You just need some experience.

But where would I get it from ? And with whom?

"I won't be in class tomorrow, so I won't be picking you up," Blair said one Wednesday night as he dropped me off. "Just come by the house after class, and we can hang out then."

"Why aren't you coming to class?" I asked. Blair was very serious about attendance. I was always ready and willing to skip class every day to spend it with him. But Blair always insisted: "You can pull a C just by showing up every day."

"Because I have a doctor's appointment-nothing serious," he added hastily when he saw the look on my face. "Just a check-up, that's all, I've been putting it off for a long time and Mom goes nuts on me about shit like that, so I'm going in tomorrow." He scowled. "I keep telling her I'll do it when I go back to LA in a couple of weeks, but-"
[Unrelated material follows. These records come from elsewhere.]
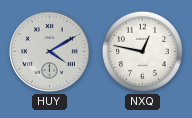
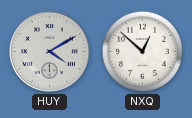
NXQ: 12:47 -> 12:52
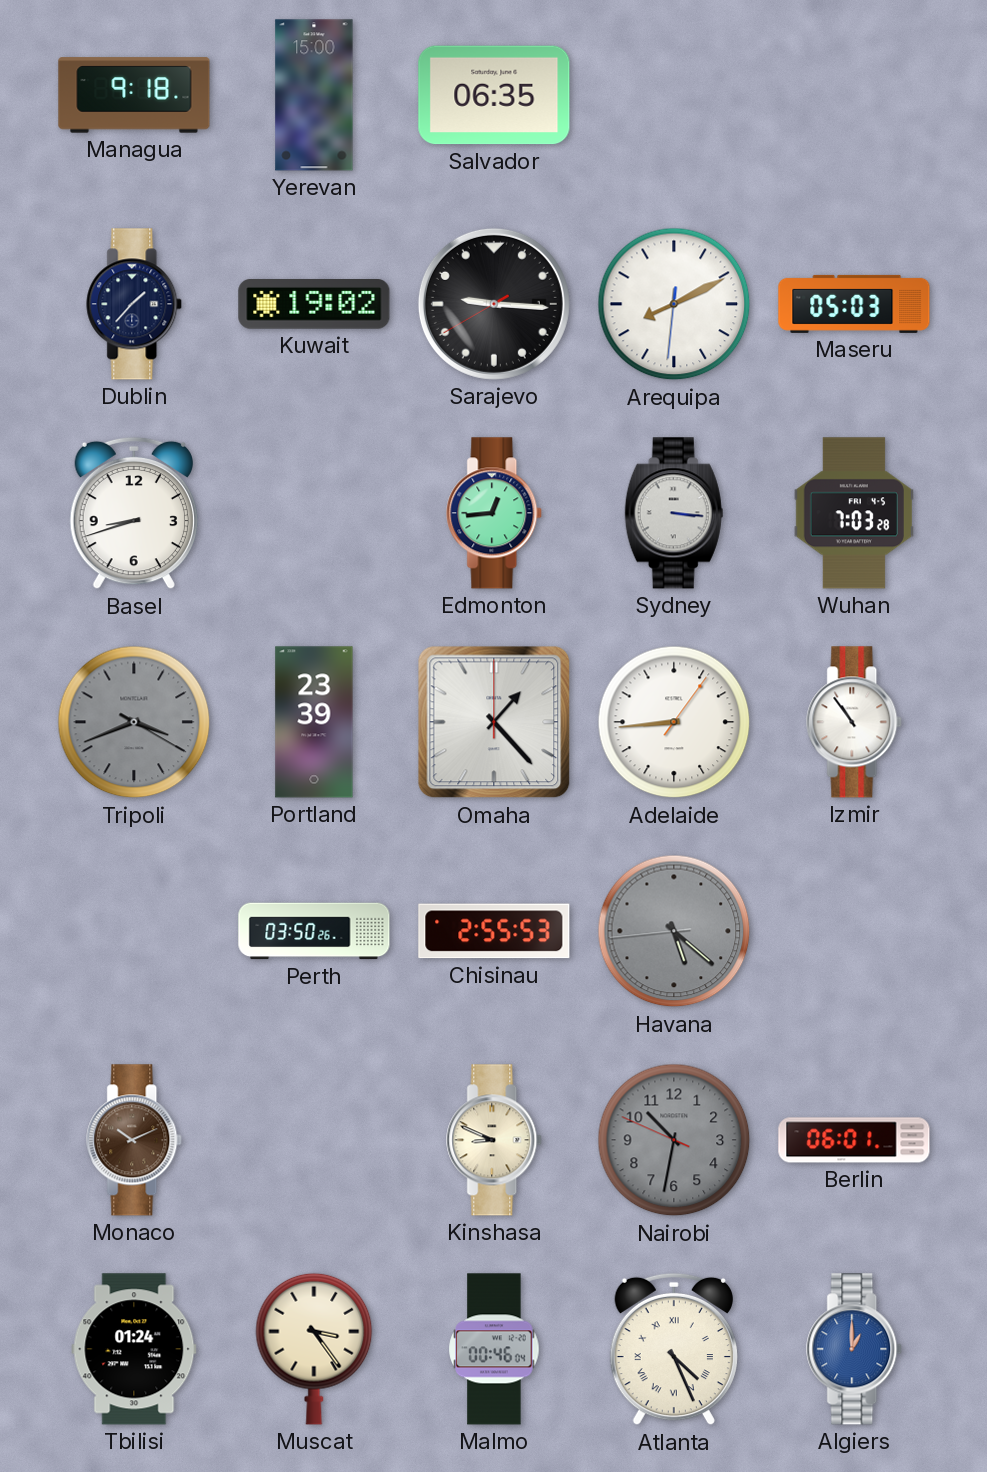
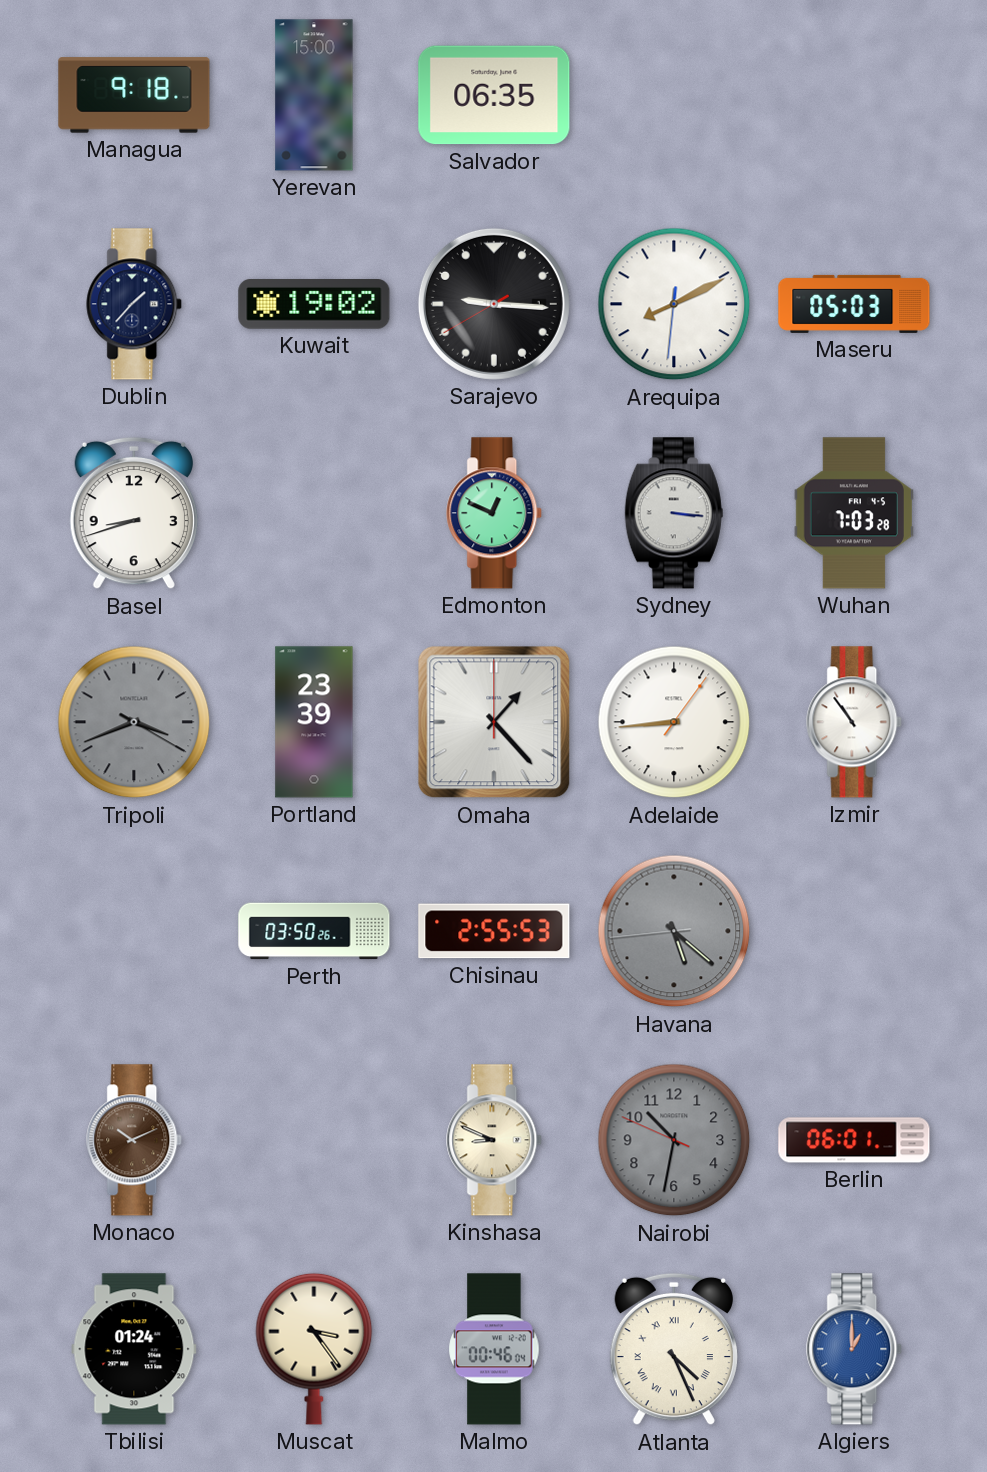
Edmonton: 12:44 -> 12:49
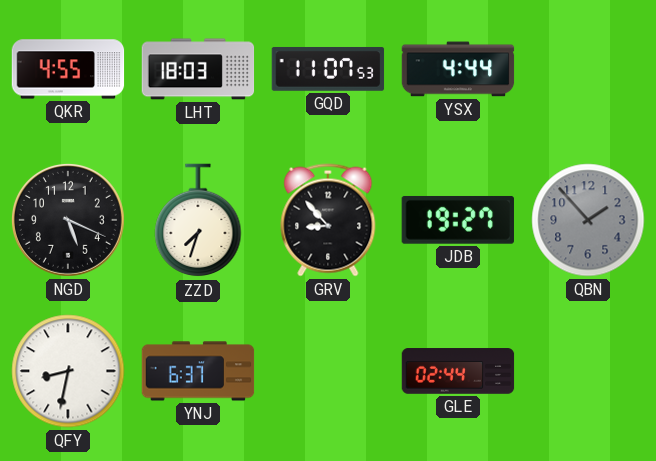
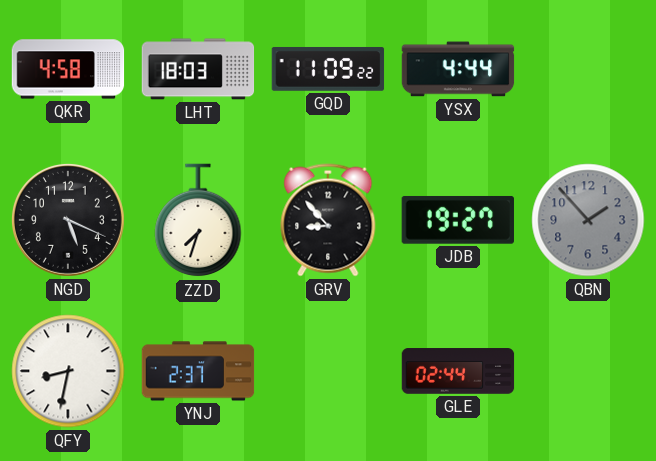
QKR: 4:55 -> 4:58
GQD: 11:07 -> 11:09
YNJ: 6:37 -> 2:37
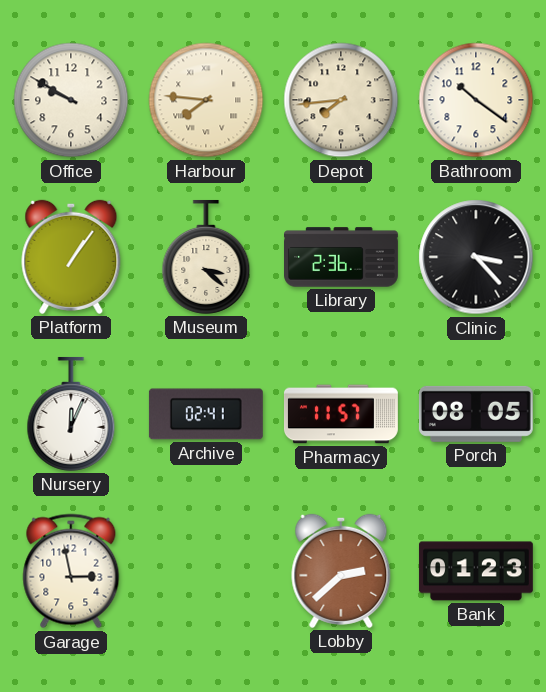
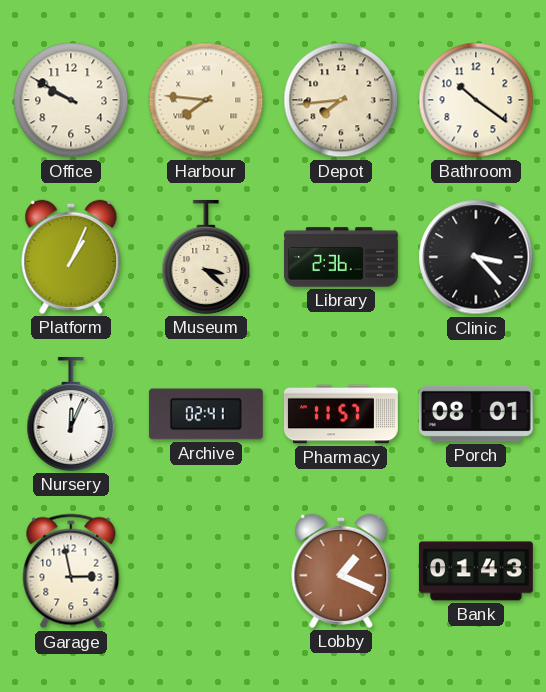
Platform: 1:06 -> 1:04
Porch: 08:05 -> 08:01
Lobby: 2:38 -> 1:19
Bank: 01:23 -> 01:43
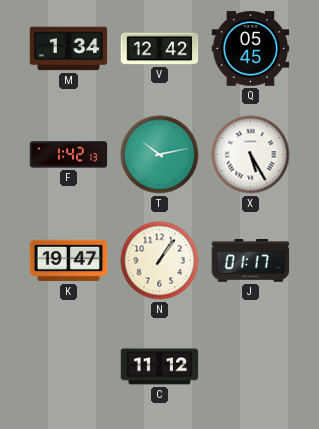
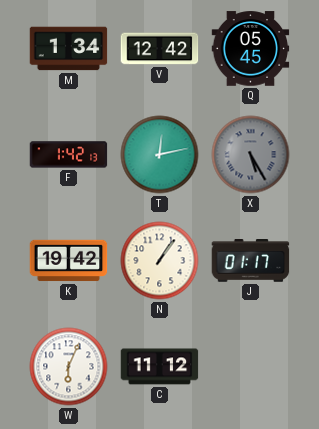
T: 10:13 -> 12:13
X dial: white -> grey
K: 19:47 -> 19:42
W: none -> 6:04
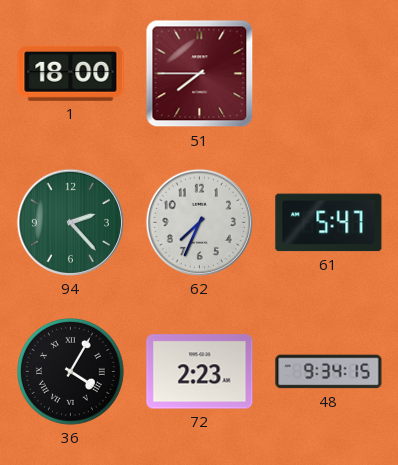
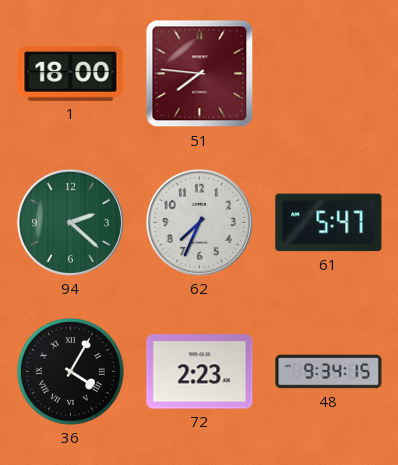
51: 7:45 -> 7:46
94: 2:23 -> 2:22
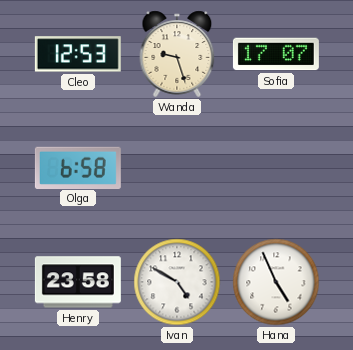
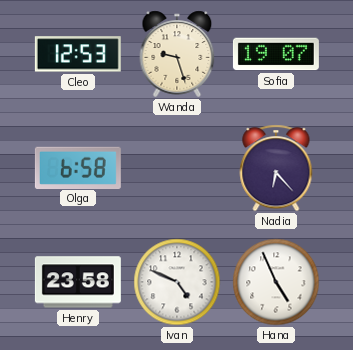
Sofia: 17:07 -> 19:07
Nadia: none -> 6:23
Ivan: 4:50 -> 4:49
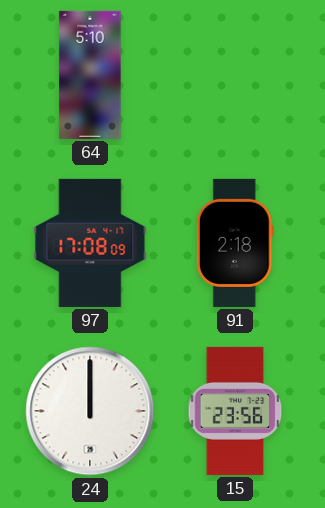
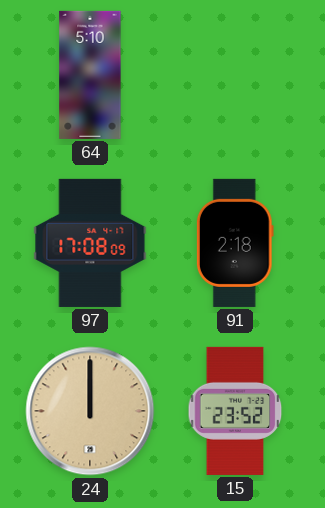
24 dial: white -> champagne
15: 23:56 -> 23:52
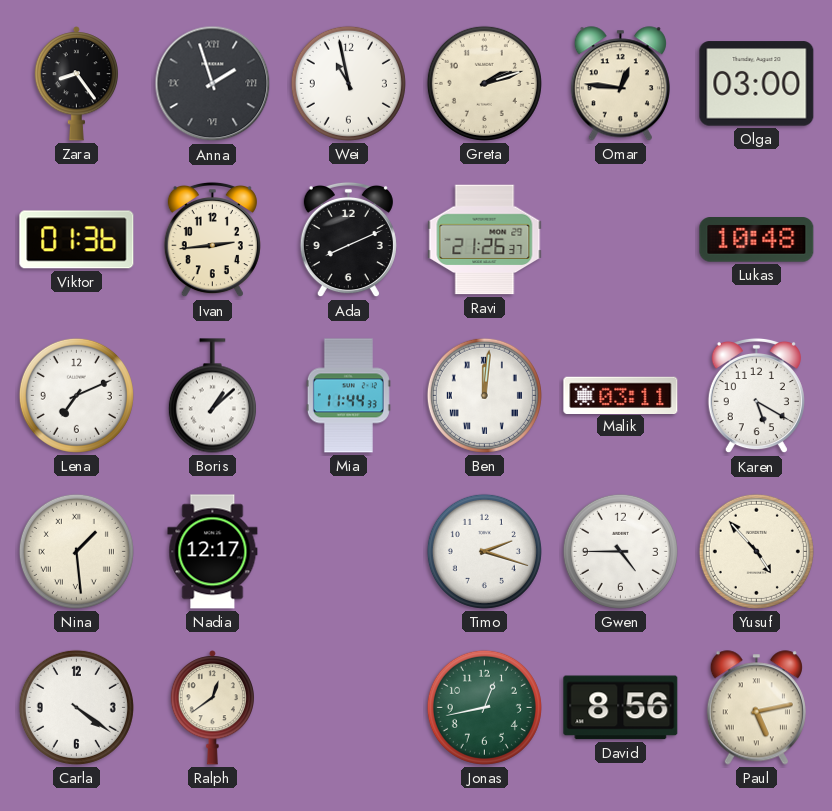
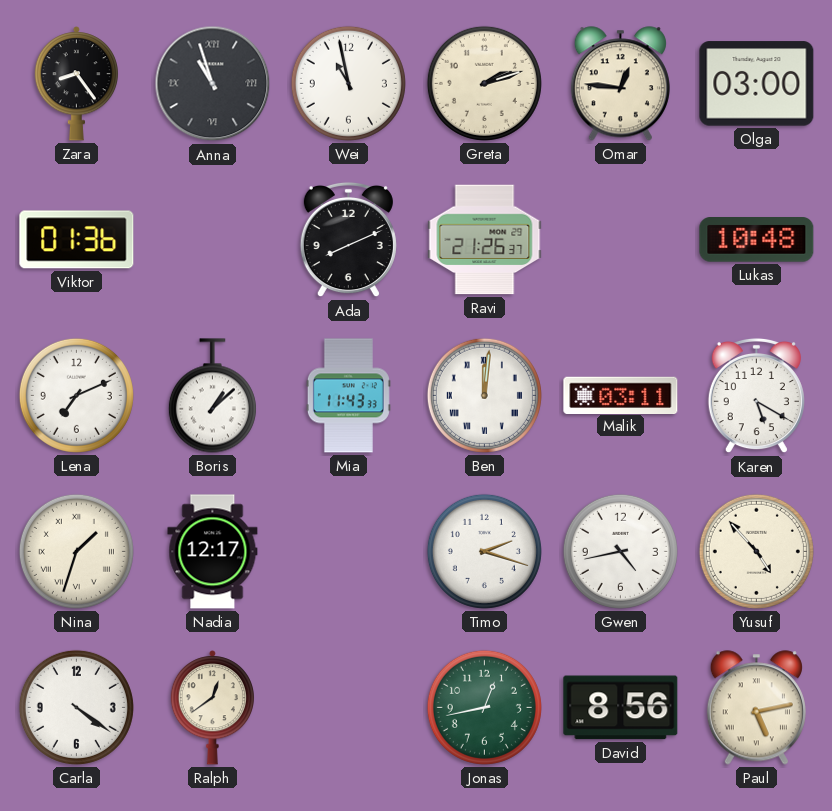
Anna: 1:57 -> 10:57
Ivan: 2:44 -> none
Mia: 11:44 -> 11:43
Nina: 1:29 -> 1:33
Gwen: 4:45 -> 4:43
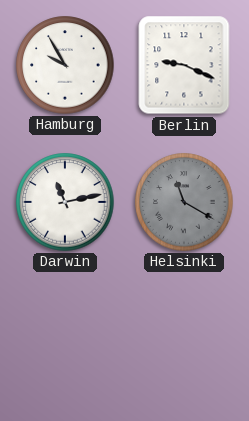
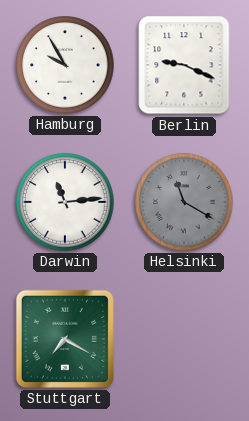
Darwin: 11:13 -> 11:14
Stuttgart: none -> 7:20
"You're going back to LA?" My heart sank to my feet. It was the first I'd heard of these plans.

"Well, yeah. Summer session's over, so I'm going to go stay with my dad for a few weeks." He gave me a funny look. "It's not the end of the world, you know You can still come by the house every day-everyone likes you, you're a shoo-in to get a bid during rush-and it's only for a few weeks until school starts again."

"So you'll be gone during my birthday?" I felt incredibly betrayed, and struggled to keep a handle on my emotions.